Лечение пациентов методом зубоальвеолярной компенсации — это подход к лечению подростков и взрослых пациентов со скелетной формой дистальной окклюзии зубных рядов, основанный на устранении сагиттальной щели, нормализации положения нижней челюсти (НЧ) и головки НЧ в ВНЧС с помощью ортодонтической аппаратуры без объемных костно-реконструктивных операций на челюстях. Следует отметить, что в рамках проведения протокола малоинвазивного комплексного ортодонтического лечения пациенту по показаниям проводят такие хирургические вмешательства, как удаление зачатков третьих моляров, лазер- и/или пъезокортикотомию, хирургически ассистированное расширение (при стадии формирования срединного небного шва D, E) и в некоторых случаях пластику подбородка.
Существует большое разнообразие аппаратов и методик для лечения ДОЗР у растущих пациентов: корректоры окклюзии II класса (съемные, несъемные, вне- и внутриротовые); несъемные брекет-системы в комбинации с удалением отдельных зубов, использование межчелюстных эластических тяг; использование систем элайнеров с окклюзионными накладками по типу твин-блок и межчелюстных эластических тяг. С целью сдерживания роста ВЧ в переднем направлении используется лицевая дуга. С целью дистализации моляров на ВЧ используются несъемные аппараты (Пендилум, Carriere, Distal Jet, Distal Slider). Функциональные аппараты имеют межчелюстной дизайн и подразделяются на следующие группы: съемные (твин-блок, активатор, эластопозиционер); гибридные: Dynamax; несъемные — жесткие (ФНТА, Гербст), фиксированные гибкие аппараты (Форсус). Ортодонтические минивинты используют для контролируемого перемещения зубов, комбинирования ортодонтических минивинтов и брекет-систем, что позволяет сократить сроки ортодонтического лечения и повысить его эффективность. Различные методики лечения пациентов с дистальной окклюзией зубных рядов сходятся в необходимости устранения щели по сагиттали, нормализации наклона резцов верхней челюсти (ВЧ) и НЧ и согласовании размеров зубных рядов. Выбор оптимального метода лечения пациентов со скелетной сагиттальной патологией и этапность проведения ортодонтических мероприятий послужили основой для данного исследования.

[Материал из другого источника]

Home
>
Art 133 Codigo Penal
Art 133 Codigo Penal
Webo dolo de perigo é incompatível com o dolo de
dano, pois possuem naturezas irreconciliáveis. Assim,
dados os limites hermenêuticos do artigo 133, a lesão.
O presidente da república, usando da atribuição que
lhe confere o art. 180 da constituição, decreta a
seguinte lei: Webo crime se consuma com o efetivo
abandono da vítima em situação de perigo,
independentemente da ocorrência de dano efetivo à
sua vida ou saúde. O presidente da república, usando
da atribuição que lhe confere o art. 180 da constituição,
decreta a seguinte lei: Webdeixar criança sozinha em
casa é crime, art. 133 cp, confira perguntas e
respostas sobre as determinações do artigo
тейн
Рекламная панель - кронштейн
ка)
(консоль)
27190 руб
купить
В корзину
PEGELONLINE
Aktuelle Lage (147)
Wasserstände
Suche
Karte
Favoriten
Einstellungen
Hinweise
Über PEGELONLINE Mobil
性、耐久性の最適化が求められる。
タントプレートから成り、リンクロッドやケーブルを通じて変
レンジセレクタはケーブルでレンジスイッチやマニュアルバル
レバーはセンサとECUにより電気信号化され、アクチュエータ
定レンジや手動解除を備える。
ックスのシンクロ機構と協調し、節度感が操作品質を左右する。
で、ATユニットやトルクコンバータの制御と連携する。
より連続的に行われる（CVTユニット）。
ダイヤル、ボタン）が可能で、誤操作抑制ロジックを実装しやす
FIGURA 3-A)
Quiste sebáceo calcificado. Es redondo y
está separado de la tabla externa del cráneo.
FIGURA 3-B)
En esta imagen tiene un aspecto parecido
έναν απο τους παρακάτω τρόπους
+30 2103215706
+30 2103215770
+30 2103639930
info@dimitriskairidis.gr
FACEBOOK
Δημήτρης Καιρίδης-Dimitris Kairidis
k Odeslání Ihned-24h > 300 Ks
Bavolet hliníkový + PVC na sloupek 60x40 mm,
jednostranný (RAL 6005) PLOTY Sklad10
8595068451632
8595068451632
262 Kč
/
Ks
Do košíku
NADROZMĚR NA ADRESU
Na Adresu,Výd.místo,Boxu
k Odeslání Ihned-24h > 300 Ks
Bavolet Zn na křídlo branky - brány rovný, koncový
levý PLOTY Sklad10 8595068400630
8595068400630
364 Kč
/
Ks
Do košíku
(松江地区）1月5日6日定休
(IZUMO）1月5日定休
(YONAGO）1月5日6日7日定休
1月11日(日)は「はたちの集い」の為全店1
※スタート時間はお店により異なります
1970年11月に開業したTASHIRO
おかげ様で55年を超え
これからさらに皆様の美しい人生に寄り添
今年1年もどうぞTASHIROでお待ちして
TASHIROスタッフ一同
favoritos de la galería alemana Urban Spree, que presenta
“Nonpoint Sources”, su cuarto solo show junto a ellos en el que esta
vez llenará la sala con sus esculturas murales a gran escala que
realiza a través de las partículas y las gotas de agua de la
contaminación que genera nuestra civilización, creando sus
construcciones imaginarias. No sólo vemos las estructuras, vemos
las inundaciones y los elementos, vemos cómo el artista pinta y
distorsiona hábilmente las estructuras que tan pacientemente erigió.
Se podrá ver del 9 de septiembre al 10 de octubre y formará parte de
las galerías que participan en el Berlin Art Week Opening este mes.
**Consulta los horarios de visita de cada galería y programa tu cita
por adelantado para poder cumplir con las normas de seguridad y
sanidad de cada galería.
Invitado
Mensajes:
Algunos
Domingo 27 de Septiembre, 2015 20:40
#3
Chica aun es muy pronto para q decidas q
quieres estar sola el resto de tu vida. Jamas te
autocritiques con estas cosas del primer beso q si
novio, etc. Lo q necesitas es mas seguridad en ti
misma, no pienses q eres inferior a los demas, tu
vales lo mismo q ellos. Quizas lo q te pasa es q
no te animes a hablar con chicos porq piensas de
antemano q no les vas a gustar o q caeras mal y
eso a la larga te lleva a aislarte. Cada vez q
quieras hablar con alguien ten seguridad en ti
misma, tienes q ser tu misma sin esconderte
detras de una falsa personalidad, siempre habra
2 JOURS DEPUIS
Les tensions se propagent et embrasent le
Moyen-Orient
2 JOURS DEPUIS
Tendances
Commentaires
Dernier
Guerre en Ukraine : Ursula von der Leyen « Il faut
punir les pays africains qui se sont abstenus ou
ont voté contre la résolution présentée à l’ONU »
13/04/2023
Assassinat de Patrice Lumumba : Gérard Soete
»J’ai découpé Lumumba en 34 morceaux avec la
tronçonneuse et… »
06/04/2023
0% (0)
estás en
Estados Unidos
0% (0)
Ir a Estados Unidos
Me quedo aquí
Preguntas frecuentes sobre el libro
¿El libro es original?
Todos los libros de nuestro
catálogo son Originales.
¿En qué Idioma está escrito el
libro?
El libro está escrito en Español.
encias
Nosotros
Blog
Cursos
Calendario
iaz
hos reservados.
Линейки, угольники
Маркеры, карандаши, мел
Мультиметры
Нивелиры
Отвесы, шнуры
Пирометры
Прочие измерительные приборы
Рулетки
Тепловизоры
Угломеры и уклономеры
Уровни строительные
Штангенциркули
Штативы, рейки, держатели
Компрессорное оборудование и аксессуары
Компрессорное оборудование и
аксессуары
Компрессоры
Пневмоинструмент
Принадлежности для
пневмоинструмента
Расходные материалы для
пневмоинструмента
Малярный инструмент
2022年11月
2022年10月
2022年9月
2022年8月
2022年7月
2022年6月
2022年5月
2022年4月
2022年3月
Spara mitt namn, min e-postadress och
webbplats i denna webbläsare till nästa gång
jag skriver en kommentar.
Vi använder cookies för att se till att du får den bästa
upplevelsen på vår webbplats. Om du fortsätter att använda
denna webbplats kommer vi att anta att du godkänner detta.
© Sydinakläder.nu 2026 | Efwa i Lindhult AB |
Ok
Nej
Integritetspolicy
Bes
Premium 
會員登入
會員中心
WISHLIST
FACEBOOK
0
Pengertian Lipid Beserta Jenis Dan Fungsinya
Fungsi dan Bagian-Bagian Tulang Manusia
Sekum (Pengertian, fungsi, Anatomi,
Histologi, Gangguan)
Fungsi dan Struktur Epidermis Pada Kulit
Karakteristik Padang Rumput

Цель исследования: повышение эффективности комплексного лечения пациентов с дистальной окклюзией зубных рядов (ЗР) в период активного скелетного роста.
Проведено клинико-рентгенологическое обследование и комплексное лечение 202 пациентов со скелетной формой дистальной окклюзии в возрасте 12—17 лет (средний возраст 14,5 года). В зависимости от положения/размеров челюстных костей и основного звена патогенеза выделено 3 подгруппы:
— подгруппа А — пациенты с верхней про/макро- и нижней ретро/микрогнатией (n=17; 8,4%);
— подгруппа Б — пациенты с нижней ретро/микрогнатией (n=165; 81,8%);
— подгруппа В — пациенты с верхней и нижней ретро/микрогнатией (n=20; 9,9%).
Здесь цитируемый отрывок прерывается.